- DATA TO EXAMINE -
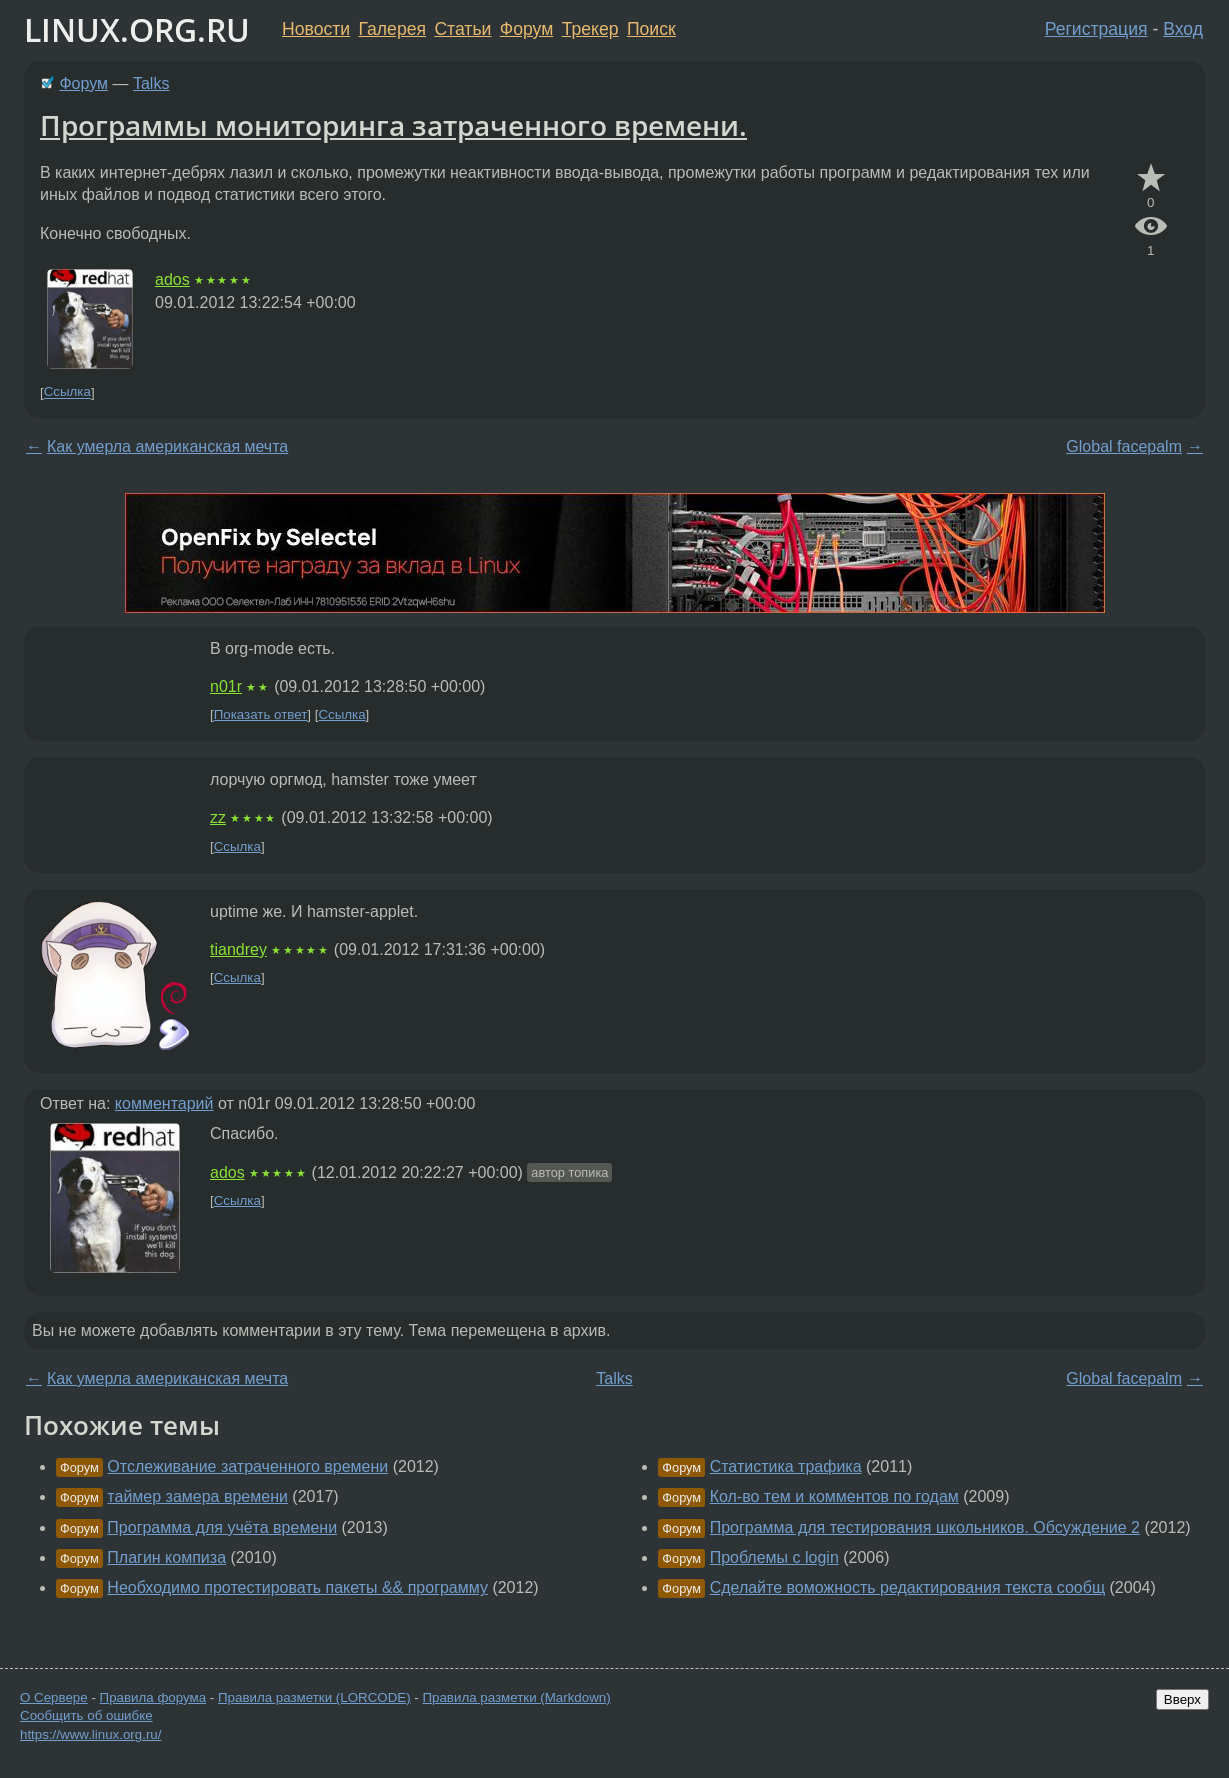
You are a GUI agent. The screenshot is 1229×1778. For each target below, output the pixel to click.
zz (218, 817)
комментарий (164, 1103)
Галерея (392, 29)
==
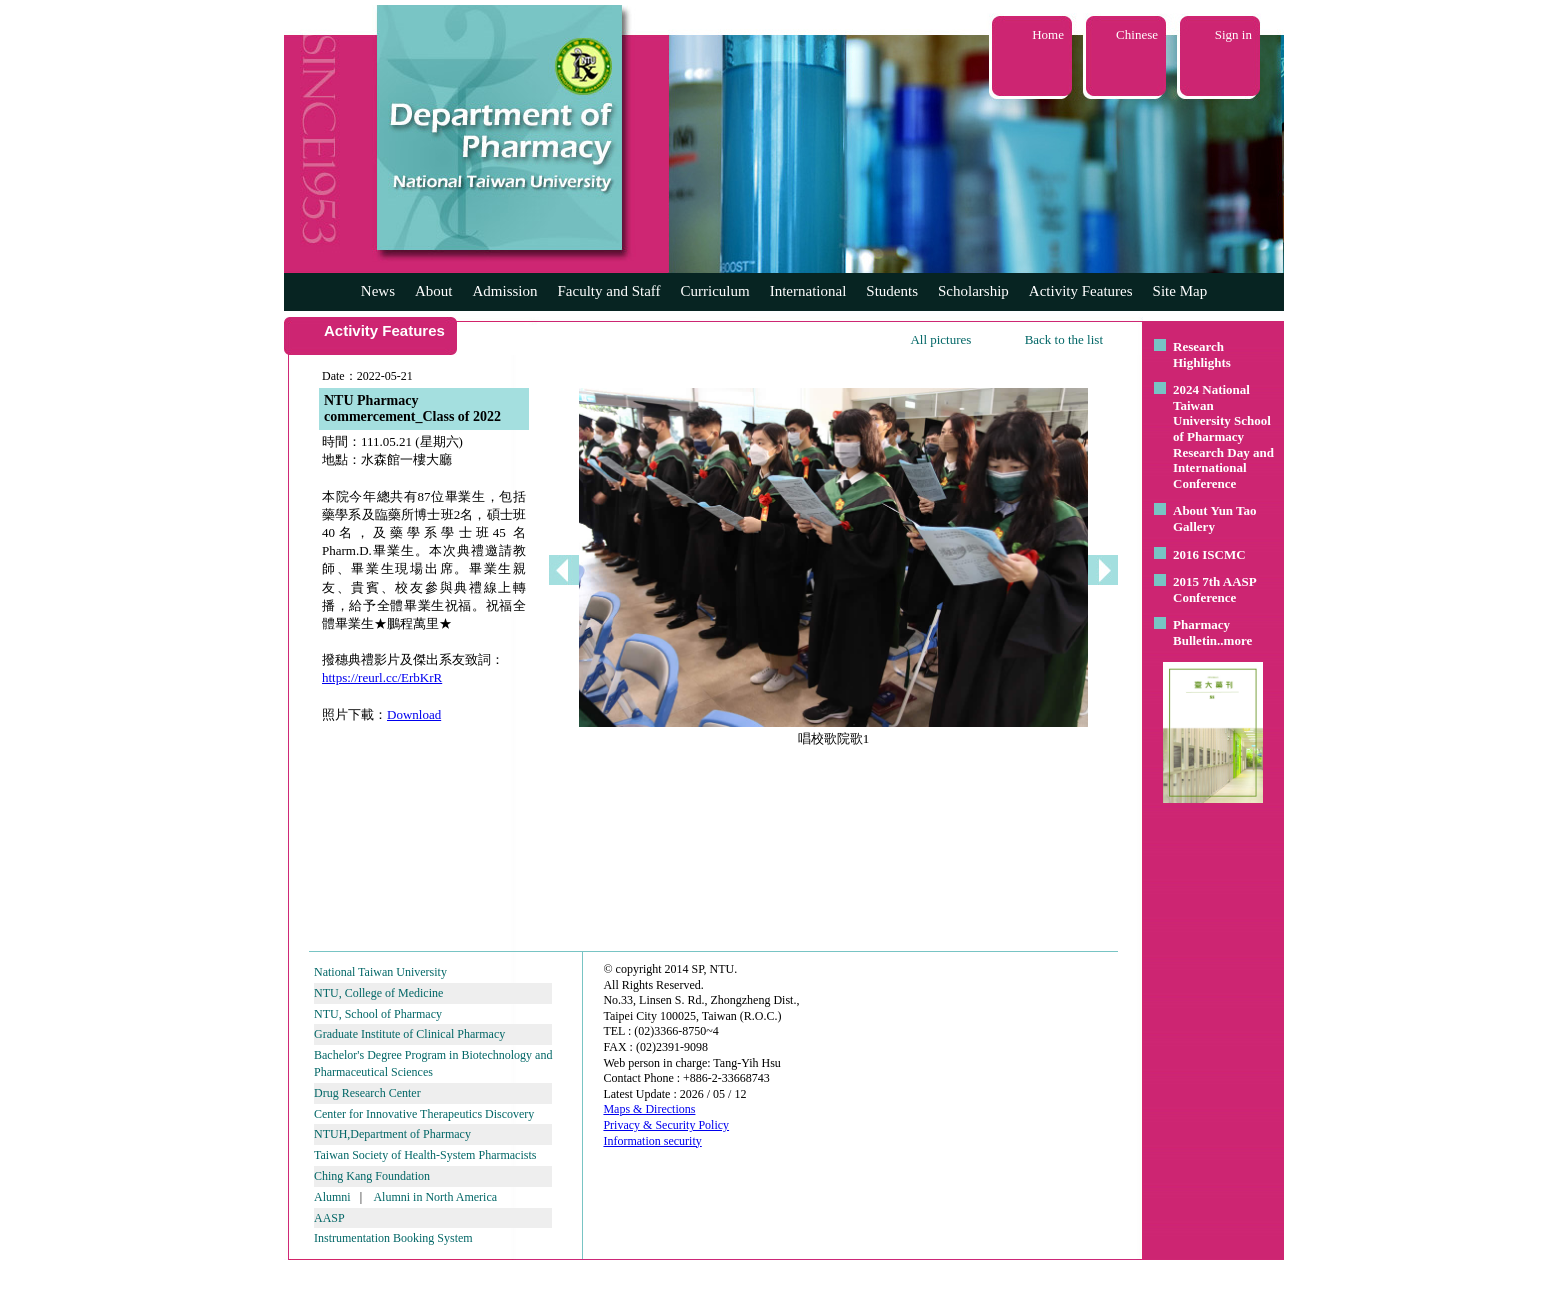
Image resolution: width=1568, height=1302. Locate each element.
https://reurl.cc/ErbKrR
...
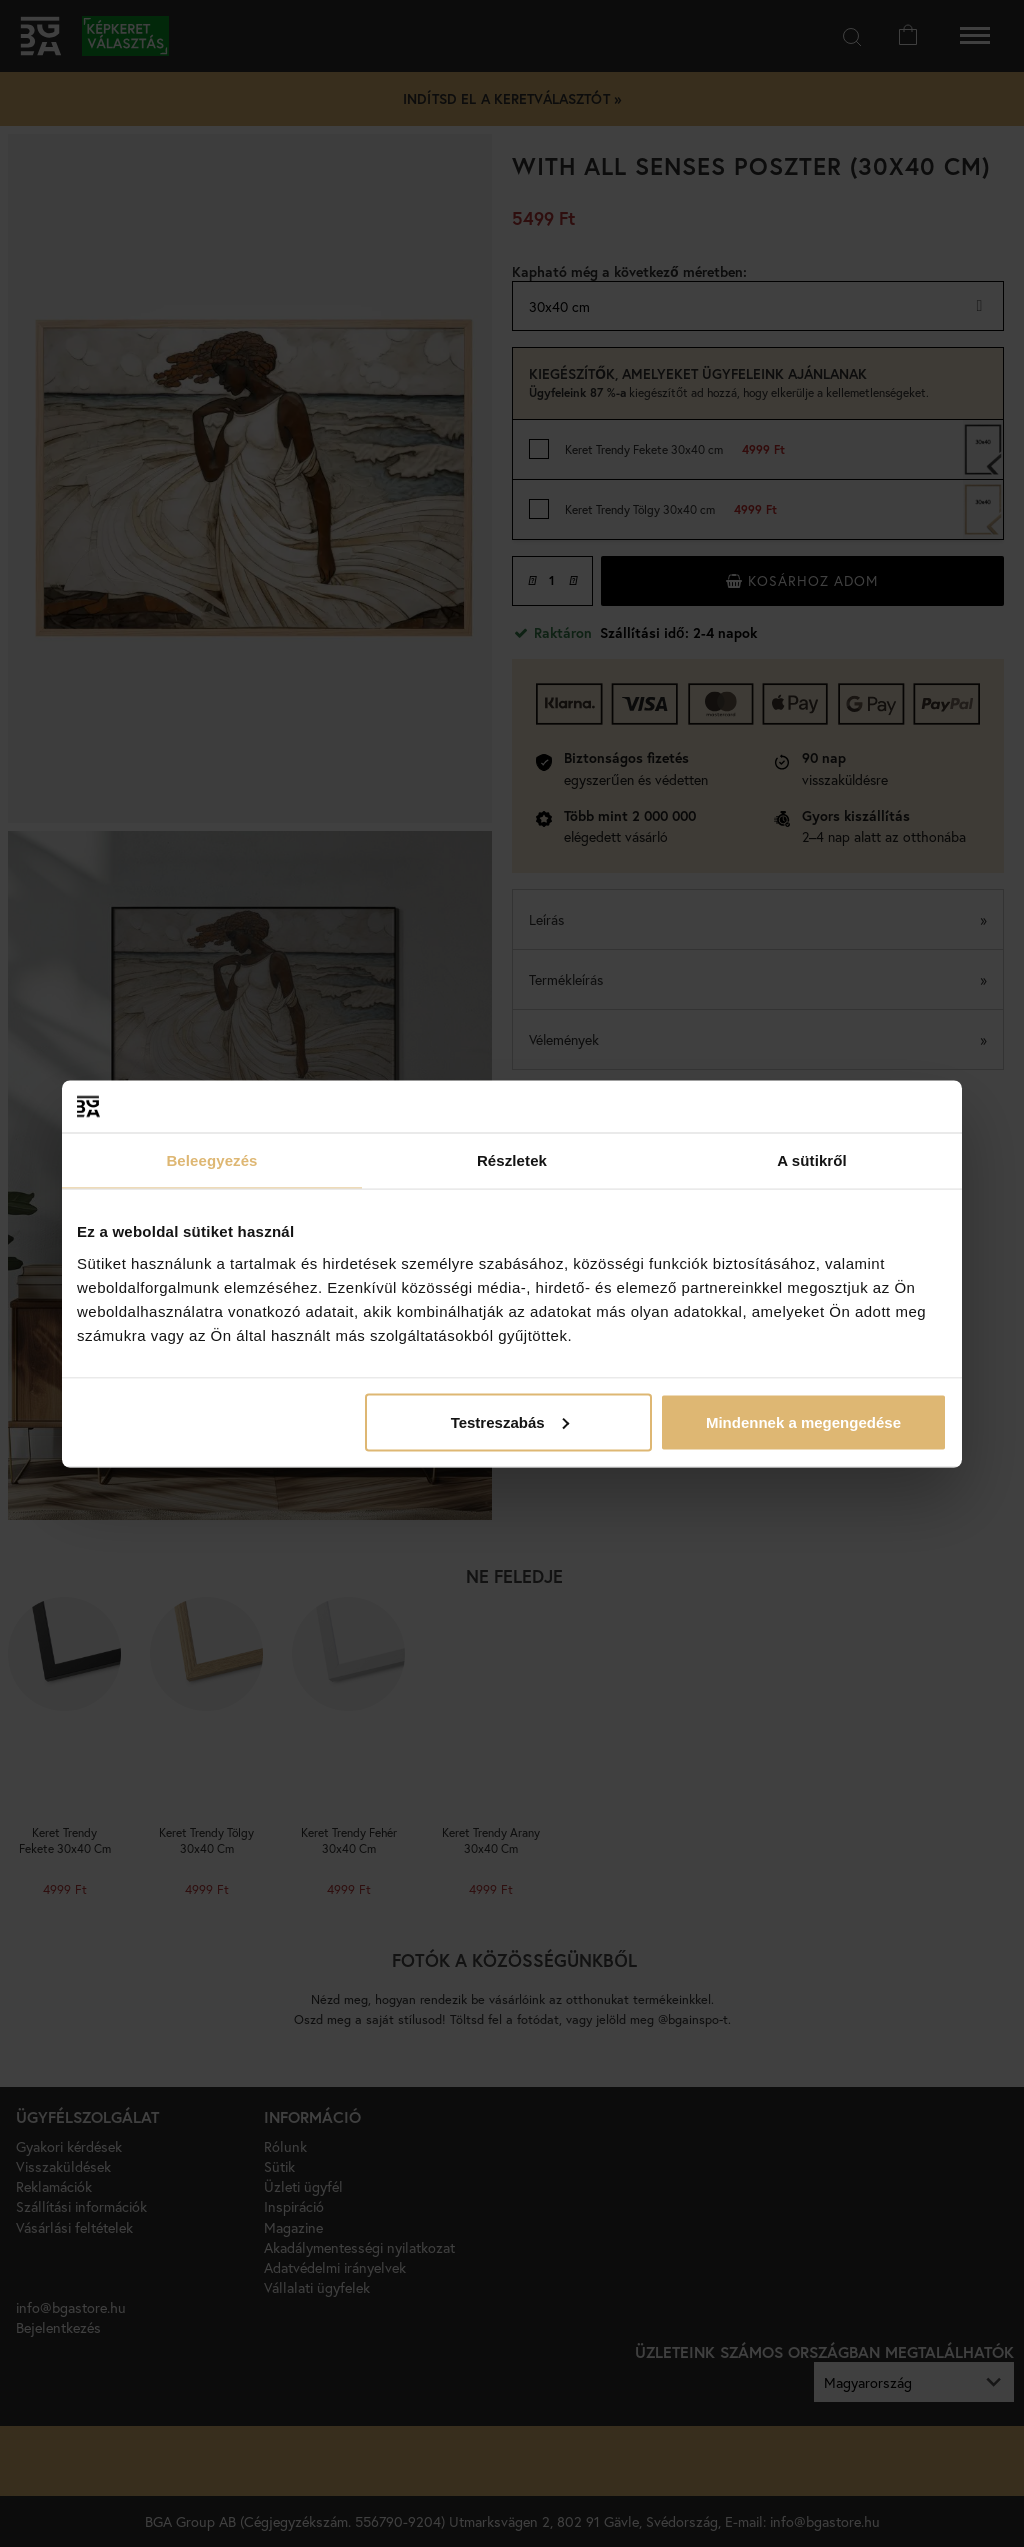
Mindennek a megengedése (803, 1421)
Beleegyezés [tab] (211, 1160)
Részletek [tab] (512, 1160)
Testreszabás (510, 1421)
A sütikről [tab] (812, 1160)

- INSTRUCTIONS TO FOLLOW -
All lines in the listing above from the line containing "Beleegyezés [tab] (211, 1160)" to the line containing "A sütikről [tab] (812, 1160)", inclusive, should be retyped exactly; no other lines should appear.

- EXERCISE OUTPUT -
Beleegyezés [tab] (211, 1160)
Részletek [tab] (512, 1160)
Testreszabás (510, 1421)
A sütikről [tab] (812, 1160)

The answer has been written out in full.